Go through the material below and return each line with the string "SHOW" in it.
Source records section start
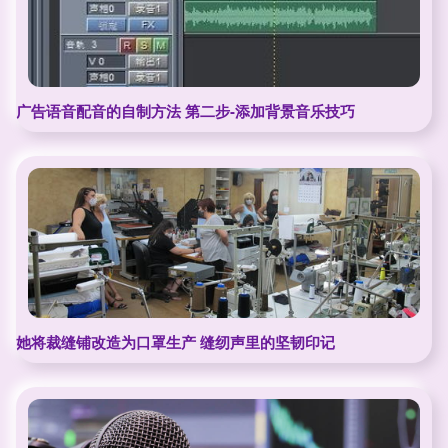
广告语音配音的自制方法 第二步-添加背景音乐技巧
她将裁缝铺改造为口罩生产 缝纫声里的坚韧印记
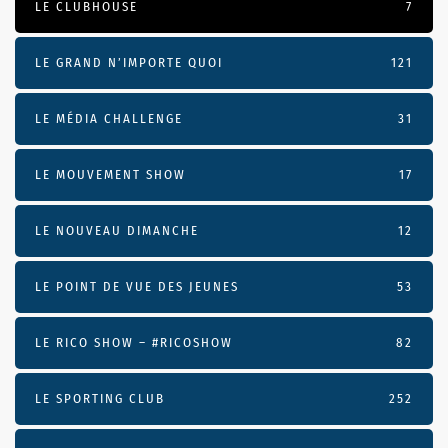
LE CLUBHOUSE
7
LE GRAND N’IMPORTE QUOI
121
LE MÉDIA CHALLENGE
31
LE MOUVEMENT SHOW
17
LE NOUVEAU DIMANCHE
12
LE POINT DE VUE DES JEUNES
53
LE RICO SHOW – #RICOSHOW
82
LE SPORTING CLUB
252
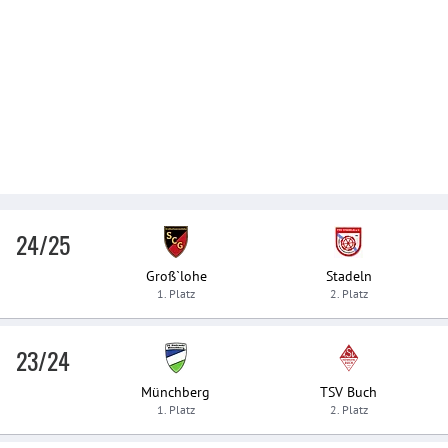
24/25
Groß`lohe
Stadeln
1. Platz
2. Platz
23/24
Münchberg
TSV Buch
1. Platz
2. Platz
Source records section end
Source records section start
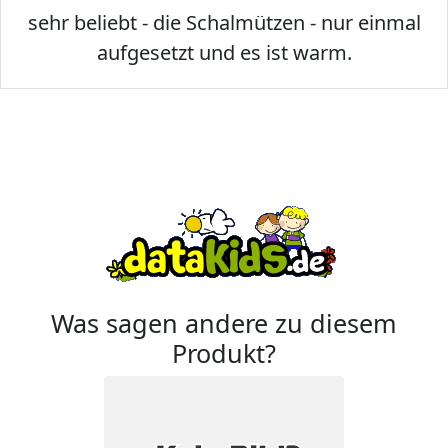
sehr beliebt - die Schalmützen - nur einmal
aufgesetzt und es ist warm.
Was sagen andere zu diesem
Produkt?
Source records section end
Source records section start
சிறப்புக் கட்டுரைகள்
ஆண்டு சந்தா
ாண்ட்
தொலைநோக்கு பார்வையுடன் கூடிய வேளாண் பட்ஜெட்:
Source records section end
* Answer below
LE MOUVEMENT SHOW
LE RICO SHOW – #RICOSHOW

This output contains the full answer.